DeepSeek Ships V4-Pro and V4-Flash With a New Hybrid Attention Architecture

The Chinese lab's preview release pairs a 1.6T-parameter MoE with a 1M-token context and a sparse-attention scheme aimed squarely at long-horizon agent tasks.

DeepSeek released preview versions of V4-Pro and V4-Flash on April 24, with weights published on Hugging Face. V4-Pro is a 1.6 trillion-parameter Mixture-of-Experts model in the lab's 'Expert Mode' tier, while V4-Flash is a 284-billion-parameter variant for faster inference. Both share a 1-million-token context window and a new design DeepSeek calls Hybrid Attention Architecture, which combines Compressed Sparse Attention with Heavily Compressed Attention to keep memory and latency manageable as conversations grow. DeepSeek says V4-Pro tops every other open model on math and coding benchmarks and trails only Google's closed Gemini 3.1 Pro on world-knowledge evaluations.

What is new here is not the parameter count but the attention mechanism. Standard transformer attention scales quadratically with context length, which is why long-context models tend to either degrade in quality past a few hundred thousand tokens or get prohibitively expensive to serve. The hybrid scheme is a structured way to drop most of those pairwise comparisons while keeping the ones that matter most — the kind of architectural trick that, if it generalizes, lowers the floor for who can run useful long-context agents. Independent reporting puts V4 inference at roughly one-sixth the cost of GPT-5.5.
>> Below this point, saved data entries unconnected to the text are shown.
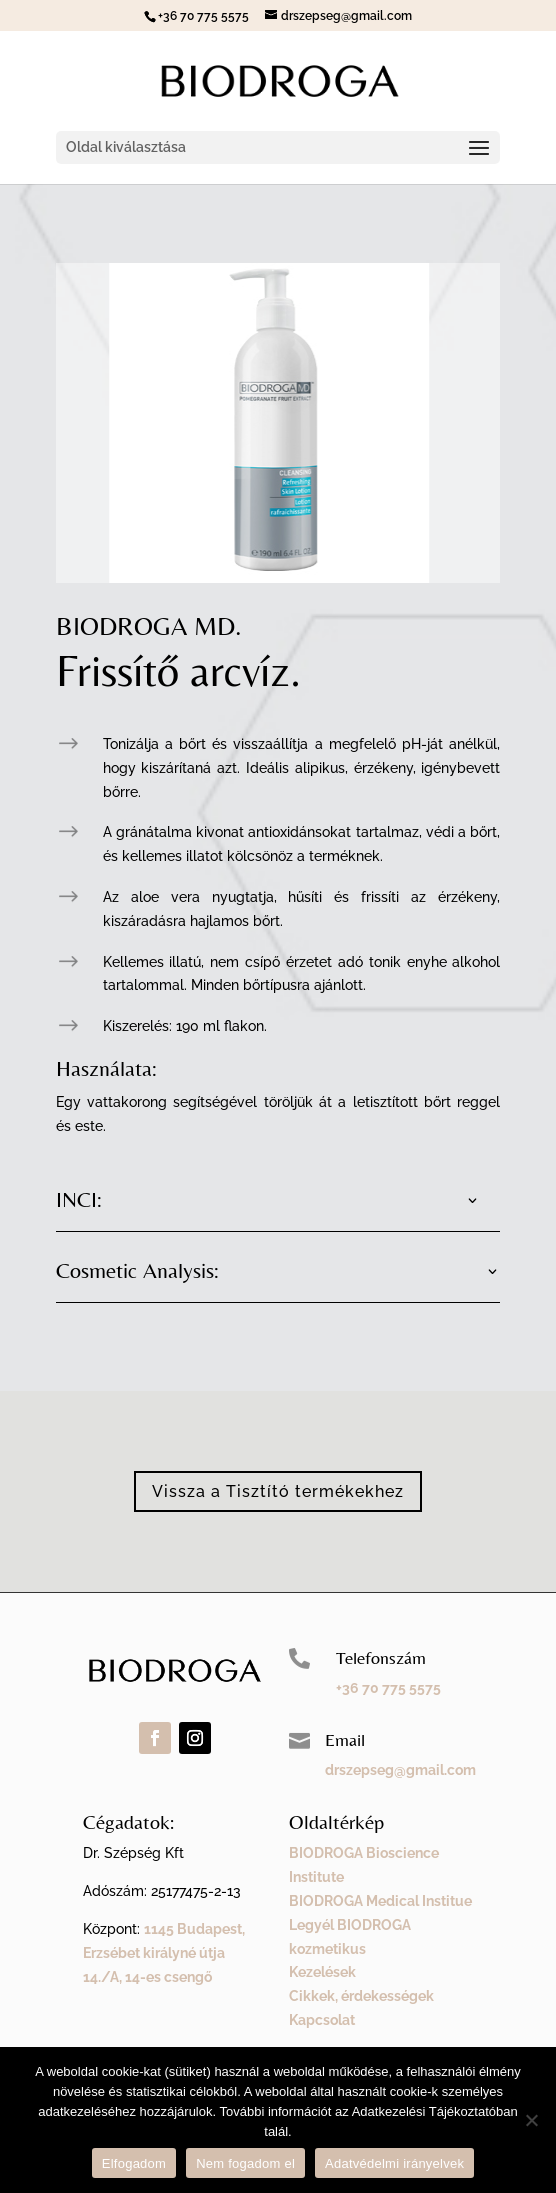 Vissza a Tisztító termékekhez (278, 1491)
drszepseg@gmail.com (400, 1770)
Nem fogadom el (245, 2163)
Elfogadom (134, 2163)
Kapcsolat (322, 2020)
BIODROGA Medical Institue (380, 1901)
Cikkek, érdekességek (361, 1996)
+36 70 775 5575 (388, 1688)
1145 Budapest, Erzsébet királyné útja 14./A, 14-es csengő (164, 1953)
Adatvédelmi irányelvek (394, 2163)
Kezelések (322, 1972)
The release sharpens a pattern that has been building all year. Open-weight Chinese models — DeepSeek, Moonshot's Kimi K2.6, and Qwen — are no longer a step behind closed US frontier models on the benchmarks that enterprises actually run. The gap is collapsing on coding, math, and tool use, and what is left is mostly differentiation on safety tuning, ecosystem integration, and which jurisdiction's privacy rules apply to your data. US export controls on chips clearly slowed China's progress, but they did not stop it.

For learners: long-context windows sound impressive in marketing copy, but quality tends to fall off a cliff somewhere inside the advertised number. If you plan to use a model for tasks that genuinely need million-token reasoning — entire codebases, long depositions, multi-document synthesis — build a small evaluation that checks whether the model still recovers facts and reasons correctly at 200k, 500k, and 1M tokens. The numbers in the model card and the numbers on your data are rarely the same.